● **SOURCE RECORDS**:
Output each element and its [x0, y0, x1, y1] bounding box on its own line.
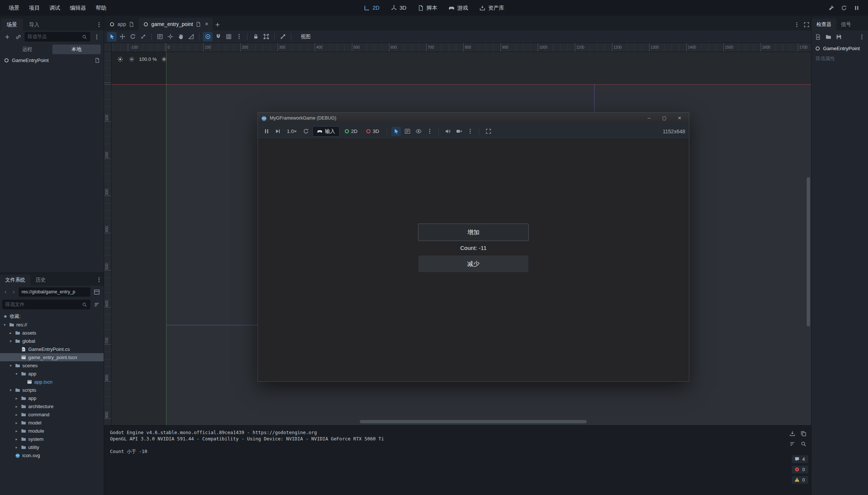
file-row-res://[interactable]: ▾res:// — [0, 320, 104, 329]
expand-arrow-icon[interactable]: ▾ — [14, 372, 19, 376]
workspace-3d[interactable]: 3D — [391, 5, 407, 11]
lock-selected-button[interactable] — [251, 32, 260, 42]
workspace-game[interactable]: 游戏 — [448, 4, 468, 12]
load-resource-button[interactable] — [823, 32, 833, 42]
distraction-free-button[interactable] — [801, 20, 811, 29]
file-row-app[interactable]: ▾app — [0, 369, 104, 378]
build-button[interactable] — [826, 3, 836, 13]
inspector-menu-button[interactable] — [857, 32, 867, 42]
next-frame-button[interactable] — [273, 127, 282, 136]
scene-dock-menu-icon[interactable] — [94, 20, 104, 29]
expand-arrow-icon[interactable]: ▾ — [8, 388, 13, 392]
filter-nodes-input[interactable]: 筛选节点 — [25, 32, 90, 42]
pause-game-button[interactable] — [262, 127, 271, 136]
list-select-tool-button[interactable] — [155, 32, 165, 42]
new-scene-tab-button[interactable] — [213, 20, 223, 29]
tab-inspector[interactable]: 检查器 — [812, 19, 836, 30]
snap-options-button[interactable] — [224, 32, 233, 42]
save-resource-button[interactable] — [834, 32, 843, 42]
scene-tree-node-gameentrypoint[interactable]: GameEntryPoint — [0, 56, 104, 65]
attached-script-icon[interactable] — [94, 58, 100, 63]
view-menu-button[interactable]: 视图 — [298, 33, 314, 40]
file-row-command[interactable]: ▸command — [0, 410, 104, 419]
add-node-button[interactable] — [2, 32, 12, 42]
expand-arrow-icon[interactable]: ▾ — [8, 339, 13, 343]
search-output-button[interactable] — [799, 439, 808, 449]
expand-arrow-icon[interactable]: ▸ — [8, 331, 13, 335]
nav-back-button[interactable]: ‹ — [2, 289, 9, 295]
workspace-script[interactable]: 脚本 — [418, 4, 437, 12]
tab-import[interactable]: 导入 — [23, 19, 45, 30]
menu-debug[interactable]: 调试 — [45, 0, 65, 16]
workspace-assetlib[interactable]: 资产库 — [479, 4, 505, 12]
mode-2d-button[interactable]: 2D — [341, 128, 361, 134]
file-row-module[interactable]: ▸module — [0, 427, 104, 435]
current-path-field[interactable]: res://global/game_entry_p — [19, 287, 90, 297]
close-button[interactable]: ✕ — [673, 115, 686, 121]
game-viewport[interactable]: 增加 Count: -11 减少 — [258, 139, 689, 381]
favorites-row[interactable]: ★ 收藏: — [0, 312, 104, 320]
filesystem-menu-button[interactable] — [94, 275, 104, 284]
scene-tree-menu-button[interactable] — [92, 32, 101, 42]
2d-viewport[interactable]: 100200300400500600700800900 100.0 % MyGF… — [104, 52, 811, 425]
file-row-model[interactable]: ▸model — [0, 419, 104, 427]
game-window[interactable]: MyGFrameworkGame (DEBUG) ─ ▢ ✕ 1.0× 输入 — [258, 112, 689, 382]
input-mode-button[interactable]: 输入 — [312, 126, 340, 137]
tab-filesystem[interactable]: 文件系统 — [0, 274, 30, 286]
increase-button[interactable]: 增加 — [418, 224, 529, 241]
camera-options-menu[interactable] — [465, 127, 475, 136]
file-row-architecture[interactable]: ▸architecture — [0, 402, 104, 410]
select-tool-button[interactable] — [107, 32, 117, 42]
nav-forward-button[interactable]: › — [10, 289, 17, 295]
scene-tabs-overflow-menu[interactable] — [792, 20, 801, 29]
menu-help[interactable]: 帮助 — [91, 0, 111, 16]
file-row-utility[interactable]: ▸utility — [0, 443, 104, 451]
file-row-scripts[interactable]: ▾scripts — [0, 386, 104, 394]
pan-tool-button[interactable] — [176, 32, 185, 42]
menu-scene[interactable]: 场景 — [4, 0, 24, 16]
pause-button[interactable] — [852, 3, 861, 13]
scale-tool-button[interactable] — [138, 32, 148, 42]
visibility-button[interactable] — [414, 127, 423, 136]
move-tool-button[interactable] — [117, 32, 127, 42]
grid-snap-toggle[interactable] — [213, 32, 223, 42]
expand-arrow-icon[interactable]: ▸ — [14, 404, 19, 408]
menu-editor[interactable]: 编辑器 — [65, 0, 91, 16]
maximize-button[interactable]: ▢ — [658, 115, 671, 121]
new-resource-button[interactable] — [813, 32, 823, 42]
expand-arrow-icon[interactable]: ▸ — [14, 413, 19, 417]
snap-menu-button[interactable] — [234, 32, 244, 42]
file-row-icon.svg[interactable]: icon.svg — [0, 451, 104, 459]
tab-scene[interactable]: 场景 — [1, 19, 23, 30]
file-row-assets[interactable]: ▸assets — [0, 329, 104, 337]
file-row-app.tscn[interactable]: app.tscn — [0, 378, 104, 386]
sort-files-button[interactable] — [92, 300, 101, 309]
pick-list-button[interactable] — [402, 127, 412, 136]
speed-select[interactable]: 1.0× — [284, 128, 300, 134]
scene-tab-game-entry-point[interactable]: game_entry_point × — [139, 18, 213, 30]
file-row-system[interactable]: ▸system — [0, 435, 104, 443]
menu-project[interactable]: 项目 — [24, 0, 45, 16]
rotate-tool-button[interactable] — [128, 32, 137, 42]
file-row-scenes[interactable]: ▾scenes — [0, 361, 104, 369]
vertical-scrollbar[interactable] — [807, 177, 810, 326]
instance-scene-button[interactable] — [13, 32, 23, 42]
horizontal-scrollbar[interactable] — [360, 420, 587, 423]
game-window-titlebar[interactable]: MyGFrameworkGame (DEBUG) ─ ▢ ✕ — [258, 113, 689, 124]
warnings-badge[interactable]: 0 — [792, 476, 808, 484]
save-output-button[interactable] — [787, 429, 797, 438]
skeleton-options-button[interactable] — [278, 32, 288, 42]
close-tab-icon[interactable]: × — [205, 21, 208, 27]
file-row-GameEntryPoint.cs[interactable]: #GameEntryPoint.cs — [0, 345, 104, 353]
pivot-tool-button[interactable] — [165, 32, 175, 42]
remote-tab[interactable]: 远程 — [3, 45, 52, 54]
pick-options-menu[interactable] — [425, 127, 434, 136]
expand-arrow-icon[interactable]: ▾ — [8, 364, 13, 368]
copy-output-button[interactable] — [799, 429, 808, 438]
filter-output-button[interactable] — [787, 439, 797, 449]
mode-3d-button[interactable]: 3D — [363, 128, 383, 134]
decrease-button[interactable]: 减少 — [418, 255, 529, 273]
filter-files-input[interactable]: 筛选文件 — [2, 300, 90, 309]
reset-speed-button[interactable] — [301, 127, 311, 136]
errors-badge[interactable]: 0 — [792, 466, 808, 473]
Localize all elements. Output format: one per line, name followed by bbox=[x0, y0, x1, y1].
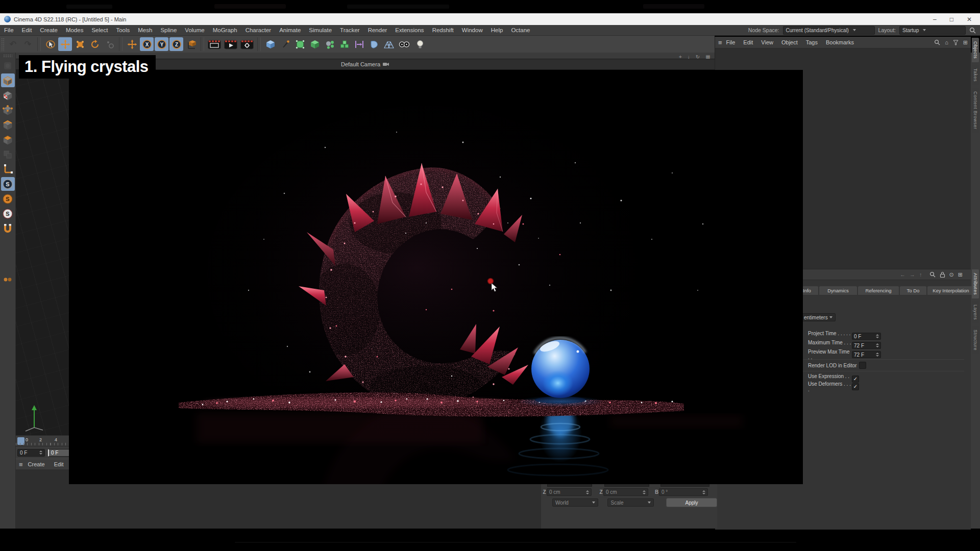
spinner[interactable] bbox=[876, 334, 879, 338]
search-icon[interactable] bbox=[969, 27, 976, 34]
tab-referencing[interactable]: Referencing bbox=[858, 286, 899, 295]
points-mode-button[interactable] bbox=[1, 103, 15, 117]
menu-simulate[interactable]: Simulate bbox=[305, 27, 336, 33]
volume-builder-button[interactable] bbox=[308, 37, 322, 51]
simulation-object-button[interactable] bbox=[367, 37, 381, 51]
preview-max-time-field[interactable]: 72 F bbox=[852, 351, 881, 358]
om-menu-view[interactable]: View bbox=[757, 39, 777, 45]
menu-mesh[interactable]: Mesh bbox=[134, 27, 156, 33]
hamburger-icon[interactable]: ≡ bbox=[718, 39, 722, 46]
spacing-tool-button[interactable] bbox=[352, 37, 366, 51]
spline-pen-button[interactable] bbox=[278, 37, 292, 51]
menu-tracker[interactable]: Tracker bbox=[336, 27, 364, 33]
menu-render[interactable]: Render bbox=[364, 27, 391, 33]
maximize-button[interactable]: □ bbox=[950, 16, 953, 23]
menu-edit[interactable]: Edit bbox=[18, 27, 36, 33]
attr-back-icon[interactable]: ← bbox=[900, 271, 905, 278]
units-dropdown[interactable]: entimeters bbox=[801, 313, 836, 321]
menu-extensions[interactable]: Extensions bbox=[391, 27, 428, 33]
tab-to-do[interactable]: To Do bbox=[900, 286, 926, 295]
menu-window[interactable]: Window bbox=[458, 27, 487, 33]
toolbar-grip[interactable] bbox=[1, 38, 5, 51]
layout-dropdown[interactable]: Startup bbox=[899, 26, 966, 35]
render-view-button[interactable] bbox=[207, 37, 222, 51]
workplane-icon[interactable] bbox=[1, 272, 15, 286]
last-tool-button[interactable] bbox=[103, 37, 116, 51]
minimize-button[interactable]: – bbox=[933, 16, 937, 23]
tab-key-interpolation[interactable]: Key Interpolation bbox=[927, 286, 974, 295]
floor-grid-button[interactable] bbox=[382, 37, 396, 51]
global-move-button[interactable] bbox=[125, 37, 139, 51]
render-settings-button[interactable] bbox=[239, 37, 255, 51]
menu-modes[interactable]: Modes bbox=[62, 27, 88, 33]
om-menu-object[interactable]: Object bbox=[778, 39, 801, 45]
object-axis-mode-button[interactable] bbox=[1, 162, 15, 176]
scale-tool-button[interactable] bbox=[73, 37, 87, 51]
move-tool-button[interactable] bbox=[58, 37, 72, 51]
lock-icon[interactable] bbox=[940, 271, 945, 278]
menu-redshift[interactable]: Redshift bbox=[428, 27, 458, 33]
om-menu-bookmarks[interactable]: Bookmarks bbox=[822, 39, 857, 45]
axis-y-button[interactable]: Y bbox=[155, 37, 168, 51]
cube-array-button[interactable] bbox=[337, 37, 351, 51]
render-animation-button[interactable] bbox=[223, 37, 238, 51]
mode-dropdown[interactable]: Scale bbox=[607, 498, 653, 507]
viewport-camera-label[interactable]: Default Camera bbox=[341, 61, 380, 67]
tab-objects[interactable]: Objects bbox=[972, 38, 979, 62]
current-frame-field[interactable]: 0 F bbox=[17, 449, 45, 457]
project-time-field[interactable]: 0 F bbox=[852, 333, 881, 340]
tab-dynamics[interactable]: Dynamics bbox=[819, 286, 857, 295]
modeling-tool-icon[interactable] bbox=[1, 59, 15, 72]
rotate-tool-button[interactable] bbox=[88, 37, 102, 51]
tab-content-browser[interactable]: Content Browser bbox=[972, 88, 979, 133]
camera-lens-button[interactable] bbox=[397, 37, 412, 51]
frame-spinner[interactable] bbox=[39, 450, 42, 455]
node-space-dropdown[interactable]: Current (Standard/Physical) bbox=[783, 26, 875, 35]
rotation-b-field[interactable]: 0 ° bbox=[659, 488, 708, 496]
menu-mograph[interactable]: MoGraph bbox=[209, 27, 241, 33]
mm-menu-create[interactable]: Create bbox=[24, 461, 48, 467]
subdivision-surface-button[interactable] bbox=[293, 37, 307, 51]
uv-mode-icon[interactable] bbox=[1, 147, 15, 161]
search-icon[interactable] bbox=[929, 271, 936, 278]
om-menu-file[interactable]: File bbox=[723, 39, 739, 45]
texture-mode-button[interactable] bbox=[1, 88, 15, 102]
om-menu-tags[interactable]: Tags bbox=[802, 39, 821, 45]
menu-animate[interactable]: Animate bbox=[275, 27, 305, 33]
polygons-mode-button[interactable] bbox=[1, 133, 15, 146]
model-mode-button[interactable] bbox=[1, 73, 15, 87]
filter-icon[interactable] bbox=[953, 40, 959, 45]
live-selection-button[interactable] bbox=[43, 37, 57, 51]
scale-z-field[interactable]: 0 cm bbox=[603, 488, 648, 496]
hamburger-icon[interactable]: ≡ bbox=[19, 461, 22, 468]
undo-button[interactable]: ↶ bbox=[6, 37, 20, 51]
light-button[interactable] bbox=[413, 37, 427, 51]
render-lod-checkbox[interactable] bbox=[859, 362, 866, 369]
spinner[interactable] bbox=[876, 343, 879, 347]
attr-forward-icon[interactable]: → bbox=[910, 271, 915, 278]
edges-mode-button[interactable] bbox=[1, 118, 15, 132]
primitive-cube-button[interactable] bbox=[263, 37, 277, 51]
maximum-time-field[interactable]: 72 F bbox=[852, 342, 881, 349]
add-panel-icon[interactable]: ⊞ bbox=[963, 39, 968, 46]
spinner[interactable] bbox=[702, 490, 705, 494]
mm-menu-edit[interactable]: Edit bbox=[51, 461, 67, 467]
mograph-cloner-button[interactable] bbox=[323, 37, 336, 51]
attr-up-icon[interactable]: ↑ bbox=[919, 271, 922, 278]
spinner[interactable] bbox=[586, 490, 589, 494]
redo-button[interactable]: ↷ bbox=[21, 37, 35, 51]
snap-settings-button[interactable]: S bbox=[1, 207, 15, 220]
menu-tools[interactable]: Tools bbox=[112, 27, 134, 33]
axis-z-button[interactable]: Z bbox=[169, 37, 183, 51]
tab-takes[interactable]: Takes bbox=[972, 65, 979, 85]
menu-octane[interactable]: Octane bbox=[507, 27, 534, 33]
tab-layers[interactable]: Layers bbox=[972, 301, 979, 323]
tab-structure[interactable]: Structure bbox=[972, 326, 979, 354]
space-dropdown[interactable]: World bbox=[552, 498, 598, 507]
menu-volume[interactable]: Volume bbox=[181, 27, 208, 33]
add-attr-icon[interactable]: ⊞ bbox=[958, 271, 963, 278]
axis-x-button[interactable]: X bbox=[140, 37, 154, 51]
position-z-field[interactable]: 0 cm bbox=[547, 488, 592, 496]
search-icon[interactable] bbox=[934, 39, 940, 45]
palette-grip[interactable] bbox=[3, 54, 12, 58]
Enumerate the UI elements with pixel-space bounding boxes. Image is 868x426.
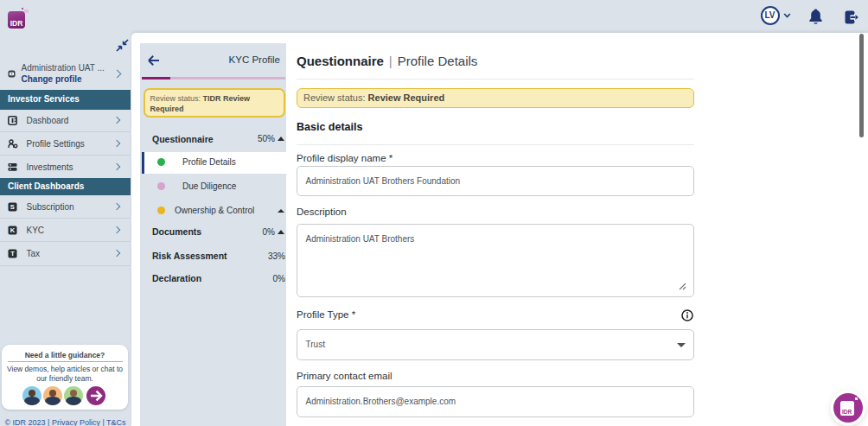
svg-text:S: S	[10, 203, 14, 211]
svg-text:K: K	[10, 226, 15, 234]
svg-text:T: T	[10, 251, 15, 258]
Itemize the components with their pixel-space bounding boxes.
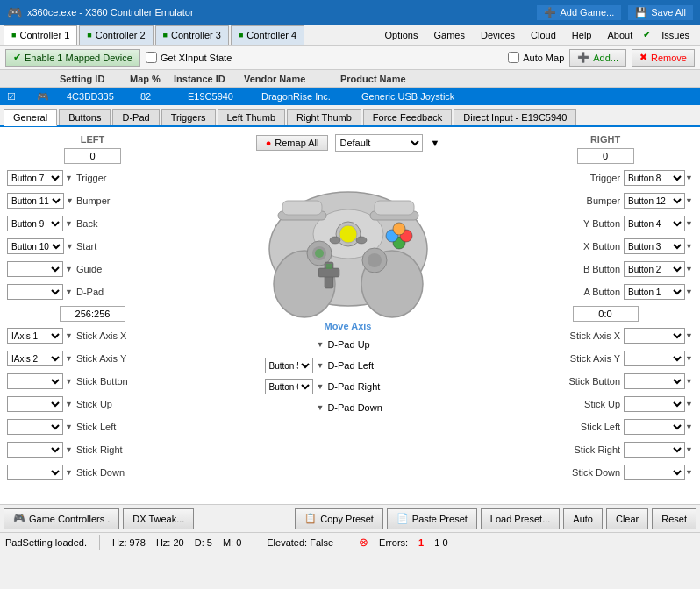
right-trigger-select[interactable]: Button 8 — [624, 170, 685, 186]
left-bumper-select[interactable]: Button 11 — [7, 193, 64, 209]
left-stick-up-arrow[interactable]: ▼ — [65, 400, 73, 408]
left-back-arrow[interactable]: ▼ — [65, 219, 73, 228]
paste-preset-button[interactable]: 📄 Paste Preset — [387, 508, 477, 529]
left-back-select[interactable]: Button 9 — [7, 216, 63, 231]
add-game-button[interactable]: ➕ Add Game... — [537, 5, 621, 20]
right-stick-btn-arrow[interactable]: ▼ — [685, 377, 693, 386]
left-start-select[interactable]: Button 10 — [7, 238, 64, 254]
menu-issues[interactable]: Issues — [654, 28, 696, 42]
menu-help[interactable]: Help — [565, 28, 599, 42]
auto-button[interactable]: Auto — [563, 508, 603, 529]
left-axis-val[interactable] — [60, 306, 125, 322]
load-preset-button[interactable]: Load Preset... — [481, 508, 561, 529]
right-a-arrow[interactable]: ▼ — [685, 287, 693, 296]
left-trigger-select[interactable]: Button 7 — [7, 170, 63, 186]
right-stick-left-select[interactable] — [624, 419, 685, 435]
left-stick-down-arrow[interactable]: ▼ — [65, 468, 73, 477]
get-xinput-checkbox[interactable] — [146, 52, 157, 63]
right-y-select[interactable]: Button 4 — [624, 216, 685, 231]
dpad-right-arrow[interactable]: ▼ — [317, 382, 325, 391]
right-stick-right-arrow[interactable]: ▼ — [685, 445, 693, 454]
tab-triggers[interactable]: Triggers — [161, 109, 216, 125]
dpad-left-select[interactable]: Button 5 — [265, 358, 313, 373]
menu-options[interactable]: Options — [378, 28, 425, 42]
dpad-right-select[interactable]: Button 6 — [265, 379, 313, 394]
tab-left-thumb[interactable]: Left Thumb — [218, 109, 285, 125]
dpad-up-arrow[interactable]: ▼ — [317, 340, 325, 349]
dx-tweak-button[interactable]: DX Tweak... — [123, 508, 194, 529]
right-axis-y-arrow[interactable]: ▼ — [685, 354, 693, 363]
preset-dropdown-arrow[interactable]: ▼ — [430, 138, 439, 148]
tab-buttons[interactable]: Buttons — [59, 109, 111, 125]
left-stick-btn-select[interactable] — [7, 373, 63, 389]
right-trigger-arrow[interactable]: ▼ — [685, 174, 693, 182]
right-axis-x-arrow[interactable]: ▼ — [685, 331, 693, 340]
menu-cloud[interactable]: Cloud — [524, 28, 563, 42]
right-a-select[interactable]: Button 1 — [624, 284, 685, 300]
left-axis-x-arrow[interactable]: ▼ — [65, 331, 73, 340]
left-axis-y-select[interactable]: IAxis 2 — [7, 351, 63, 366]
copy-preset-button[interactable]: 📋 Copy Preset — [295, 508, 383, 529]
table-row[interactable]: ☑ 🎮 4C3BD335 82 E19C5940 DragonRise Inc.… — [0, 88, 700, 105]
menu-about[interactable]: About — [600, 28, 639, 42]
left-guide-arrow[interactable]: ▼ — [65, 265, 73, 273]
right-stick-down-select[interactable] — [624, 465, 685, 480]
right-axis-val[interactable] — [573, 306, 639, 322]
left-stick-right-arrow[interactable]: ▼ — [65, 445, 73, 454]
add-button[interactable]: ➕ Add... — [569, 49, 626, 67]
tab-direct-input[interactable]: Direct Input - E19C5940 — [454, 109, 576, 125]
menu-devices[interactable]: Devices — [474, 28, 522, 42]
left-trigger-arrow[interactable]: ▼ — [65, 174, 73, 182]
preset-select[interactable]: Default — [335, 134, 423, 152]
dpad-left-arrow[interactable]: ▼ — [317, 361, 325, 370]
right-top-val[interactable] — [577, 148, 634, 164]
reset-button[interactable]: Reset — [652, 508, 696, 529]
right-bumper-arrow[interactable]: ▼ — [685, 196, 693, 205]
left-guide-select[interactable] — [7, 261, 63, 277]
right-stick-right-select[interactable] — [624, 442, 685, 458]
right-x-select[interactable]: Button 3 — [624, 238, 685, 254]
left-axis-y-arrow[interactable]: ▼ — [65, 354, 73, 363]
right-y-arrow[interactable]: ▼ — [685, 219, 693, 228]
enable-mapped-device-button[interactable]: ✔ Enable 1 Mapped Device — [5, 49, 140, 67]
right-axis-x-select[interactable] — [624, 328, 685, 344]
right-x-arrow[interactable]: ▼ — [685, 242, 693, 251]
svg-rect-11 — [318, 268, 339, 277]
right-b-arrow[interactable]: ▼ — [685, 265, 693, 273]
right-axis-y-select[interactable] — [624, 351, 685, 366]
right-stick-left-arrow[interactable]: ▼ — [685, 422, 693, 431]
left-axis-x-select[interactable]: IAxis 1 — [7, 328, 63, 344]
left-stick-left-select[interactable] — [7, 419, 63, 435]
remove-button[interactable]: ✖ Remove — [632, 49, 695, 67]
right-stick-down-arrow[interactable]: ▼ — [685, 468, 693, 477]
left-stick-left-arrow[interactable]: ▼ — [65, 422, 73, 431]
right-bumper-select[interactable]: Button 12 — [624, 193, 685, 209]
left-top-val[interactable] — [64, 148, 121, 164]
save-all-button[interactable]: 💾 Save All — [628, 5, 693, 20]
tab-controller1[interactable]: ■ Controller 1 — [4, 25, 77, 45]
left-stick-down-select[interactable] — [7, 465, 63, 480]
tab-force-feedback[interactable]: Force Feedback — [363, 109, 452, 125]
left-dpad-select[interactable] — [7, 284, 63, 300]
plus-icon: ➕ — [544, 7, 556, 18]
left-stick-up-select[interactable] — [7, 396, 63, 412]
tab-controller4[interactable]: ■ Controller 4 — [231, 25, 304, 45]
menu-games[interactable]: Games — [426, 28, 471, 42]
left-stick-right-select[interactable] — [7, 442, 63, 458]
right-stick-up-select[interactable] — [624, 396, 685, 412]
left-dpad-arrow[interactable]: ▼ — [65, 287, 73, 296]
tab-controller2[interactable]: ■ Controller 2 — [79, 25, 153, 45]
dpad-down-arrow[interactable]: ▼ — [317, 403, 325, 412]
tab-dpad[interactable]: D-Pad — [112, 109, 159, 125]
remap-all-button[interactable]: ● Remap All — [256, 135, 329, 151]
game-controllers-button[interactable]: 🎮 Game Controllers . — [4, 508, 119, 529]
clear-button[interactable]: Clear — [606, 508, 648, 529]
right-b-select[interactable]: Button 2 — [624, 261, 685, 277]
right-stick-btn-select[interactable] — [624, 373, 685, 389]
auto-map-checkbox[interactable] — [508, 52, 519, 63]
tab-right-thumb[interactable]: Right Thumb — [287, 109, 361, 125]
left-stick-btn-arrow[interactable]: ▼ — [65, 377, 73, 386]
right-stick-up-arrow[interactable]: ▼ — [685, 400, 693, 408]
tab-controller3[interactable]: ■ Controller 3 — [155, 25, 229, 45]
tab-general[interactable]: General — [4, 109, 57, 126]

● **TASK DESCRIPTION**: What is needed is each line from the records with the word "filesystem" in it.

● **OUTPUT BELOW**:
filesystem-menu-button[interactable] — [94, 275, 104, 284]
tab-filesystem[interactable]: 文件系统 — [0, 274, 30, 286]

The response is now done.